Alexandria Swats Away Short Seller Talk As Revenues Rise 11%
Earnings calls for life sciences juggernaut Alexandria Real Estate Equities traditionally hinge on how various metrics confirm if the life sciences REIT performed great or simply good.
Tuesday's second-quarter call included that aspect: ARE signed 1.3M SF of leases, above its historical average, grew total revenues to $713.9M — a 10.9% year-over-year jump — and saw net operating income grow nearly $200M. Occupancy stayed steady at 93.6%.
This time, however, the company's executives also made a point to argue about electricity bills.
ARE's decision to directly address a report released last month by activist investor Jonathan Litt, who utilized cellphone data to argue that life sciences spaces are as overvalued as office space, underscores that the sector is in a much different market landscape.

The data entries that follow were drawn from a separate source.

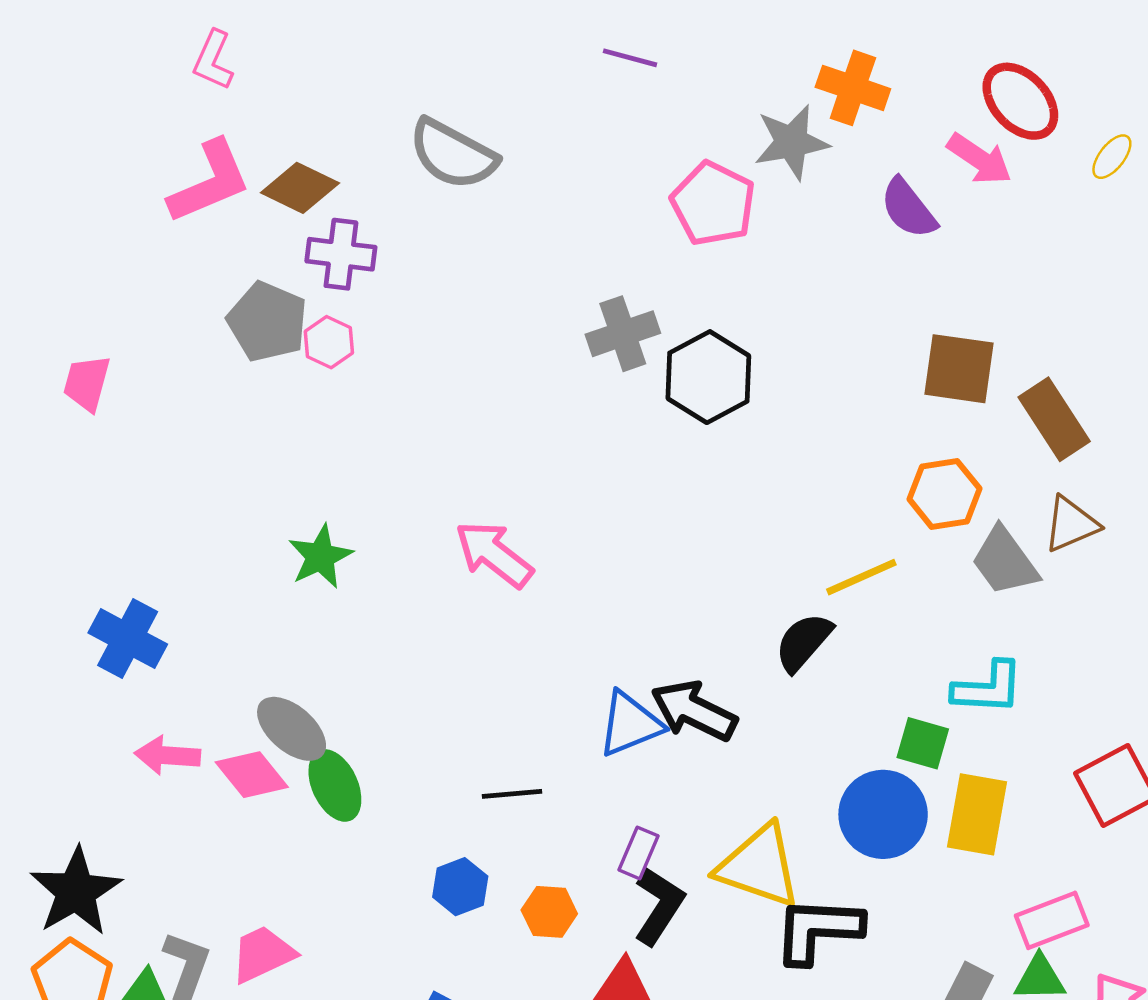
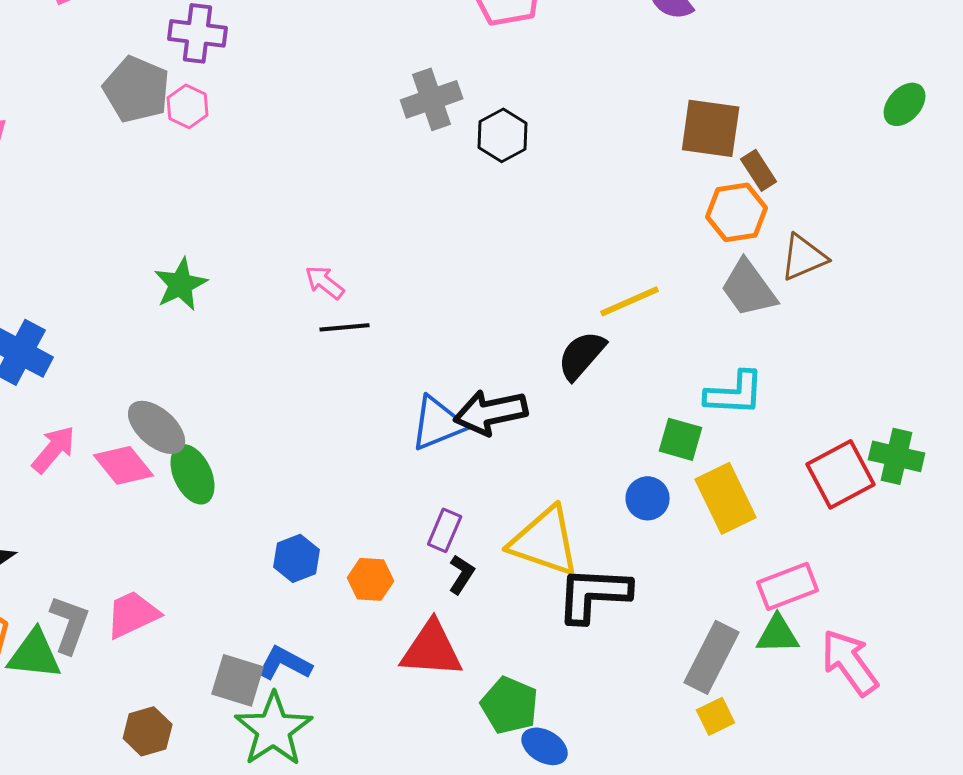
black hexagon: (708, 377) -> (503, 135), size x0.7
brown rectangle: (1054, 419) -> (759, 170), moved, size x0.6
orange hexagon: (944, 494) -> (737, 212), moved
pink arrow: (494, 554) -> (325, 282), size x0.6
black arrow: (694, 711) -> (491, 412), turned -38
pink arrow: (167, 755) -> (54, 449), turned 126
black line: (512, 794) -> (345, 327), moved
blue circle: (883, 814) -> (648, 498), size x0.6
yellow rectangle: (977, 814) -> (726, 498), turned -36
black L-shape: (659, 906) -> (462, 574), size x0.6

As supply has increased across the board due to weaker demand — what Chairman Joel Marcus called a “moderately elevated supply dynamic environment” — questions are being raised about the performance of life sciences real estate.
During the Q2 earning’s call, Alexandria addressed Litt’s report directly, arguing that electricity usage is a better proxy for demand and has held steady from pre-pandemic usage to today.
"The volume, velocity and value of the scientific throughput occurring in our spaces at any point in time is not correlated with the volume of people flowing in and out of our buildings and campuses," Senior Vice President Jenna Foger said.
Alexandria executives also laid out a picture of continued strong performance, noting strategic steps being taken to deal with a new market reality.
ARE saw a 16.6% increase in rental rates in Q2, a solid result yet a big drop from the record-breaking 48.3% increase in Q1. Alexandria CEO Peter Moglia said this was due to the types of lease being signed: Q1 was mostly big markets such as San Francisco, Boston and San Diego, whereas Q2 focused on secondary markets such as Seattle, the Research Triangle and Maryland.
The company's strategic plans include shedding more noncore properties and moderating supply growth. During discussions of ARE’s performance, executives noted that concessions for new leases are higher, and effective rents with those concessions are impacting development yields.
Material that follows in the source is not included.